The system contains the following core entities:

  • Resource
  • ResourceDefinition
  • GraphEngine
  • Plan
  • LifecycleProcess
  • TaskNode
  • TaskDefinition

Resource Resource in the system is equivalent to a vertex of the application topology graph which may be connected to other Resources via inputs or outputs. A Resource object is used to r preserve the desired state of it’s real world counterpart in the Graph (current state is retrieved for a resource before the plan method is triggered). Each Resource must have a definition class which defines what type of Resource it is e.g. kafka topic, singer logstream etc. The table below describes how the various fields of Resource are used.

ResourceDefinition Each Resource must have a type e.g. kafka topic, singer logstream etc. This is very similar to Class definition in programming languages, where the type of an object (the Class) is stored separately from an object instance. The other difference here is that ResourceDefinition is what contains the methods / capabilities of a given resource. The reason for this is to allow serialization of state without requiring serialization of logic which enables Polyglot (implementations in multiple languages) operations for planning. A ResourceDefinition is expected to provide the following:

  1. Plan for any proposed changes on the Resource
  2. Read external current state of the Resource
  3. Schemas
    • UI Schema
    • Config Schema
    • Edge schema (required inbound and outbound edge / connection types (constraints))

The above info is used by the graph engine to perform validation and planning.

ResourceDefinition is an interface that defines the required methods necessary for a definition to be used by the system.

Different ResourceDefinitions are specified in the system and loaded in memory at startup, these ResourceDefinitions are instantiated once per instance of Slate and invoked by the GraphEngine when changes are triggered.

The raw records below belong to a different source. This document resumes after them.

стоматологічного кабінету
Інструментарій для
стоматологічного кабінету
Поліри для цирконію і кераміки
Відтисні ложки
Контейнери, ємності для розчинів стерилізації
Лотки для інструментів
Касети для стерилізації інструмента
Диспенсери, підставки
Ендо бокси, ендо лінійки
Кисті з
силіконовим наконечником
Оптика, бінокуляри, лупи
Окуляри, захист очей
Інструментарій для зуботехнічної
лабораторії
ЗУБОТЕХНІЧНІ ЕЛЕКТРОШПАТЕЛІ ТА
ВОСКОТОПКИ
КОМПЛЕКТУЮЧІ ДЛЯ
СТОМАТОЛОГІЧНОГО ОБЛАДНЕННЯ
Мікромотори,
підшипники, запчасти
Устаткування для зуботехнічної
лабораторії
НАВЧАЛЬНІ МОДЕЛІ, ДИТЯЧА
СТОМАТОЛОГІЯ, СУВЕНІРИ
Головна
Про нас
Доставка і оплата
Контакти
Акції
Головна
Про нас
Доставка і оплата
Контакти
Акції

Plan A Plan is made of two parts:

  1. LifecycleProcess
  2. Upstream resource dependencies (resource ids of upstream dependencies for this change)

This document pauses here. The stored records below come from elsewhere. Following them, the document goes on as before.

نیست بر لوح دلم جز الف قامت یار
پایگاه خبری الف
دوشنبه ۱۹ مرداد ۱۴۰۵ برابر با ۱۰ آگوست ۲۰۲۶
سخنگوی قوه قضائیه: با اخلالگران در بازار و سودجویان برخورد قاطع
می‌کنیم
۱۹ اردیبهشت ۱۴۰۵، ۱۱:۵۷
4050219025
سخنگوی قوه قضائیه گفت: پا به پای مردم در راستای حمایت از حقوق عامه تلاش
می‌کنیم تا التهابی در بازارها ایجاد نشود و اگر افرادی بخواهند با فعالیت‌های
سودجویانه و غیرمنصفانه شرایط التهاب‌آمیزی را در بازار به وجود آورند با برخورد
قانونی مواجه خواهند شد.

Lifecycle Process / Lifecycle Process Engine Resource lifecycle is managed using processes in the real world; e.g. new provisioning may require capacity allocation, updates may require chain of approvals etc. These processes can be broken down into tasks and conditions e.g. if this task succeeds then proceed to next else use another approach. Note that there are two levels of abstractions / controls in the system for Processes generated by Resources:

  1. Resource generated/controlled Process definition
  2. Process level decision making This means ResourceDefinition owners can either customize the definition of the process dynamically or they can build logic for handling various scenarios within a given Process definition.

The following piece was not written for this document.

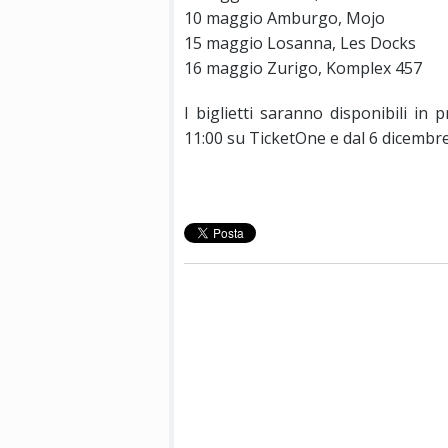
10 maggio Amburgo, Mojo
15 maggio Losanna, Les Docks
16 maggio Zurigo, Komplex 457
I biglietti saranno disponibili i
11:00 su TicketOne e dal 6 dicembre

TaskDefinition [polyglot capable] TaskDefinition is the logic / code to execute a task. TaskDefinitions are referenced in Tasks of one or more LifecycleProcesses. They should be designed to be reusable so multiple LifecycleProcess definitions can use them.

Task Task is a container for a serializable Task state and is used for actually defining a LifecycleProcess. A Task defines: what is going to be done (i.e. what TaskDefinition is being used) how the outcome status will be handled (what will happen when a task succeeds vs fails)

Note: that in the prototype implementation, we have not implemented Task timeouts; however that will be added based on user feedback and analysis of real requests.

Graph Engine The Graph Engine is responsible for maintaining the graph of all Resources including planning graph updates and orchestrating the execution of these updates.

The Graph Engine maintains the Resource Graph in the form of a map of Resources indexed by their id (input and output resourceIds). This graph can be stored in an external store like AWS Neptune or a key value store like DynamoDB, for the initial version we are going to store this in a relational database.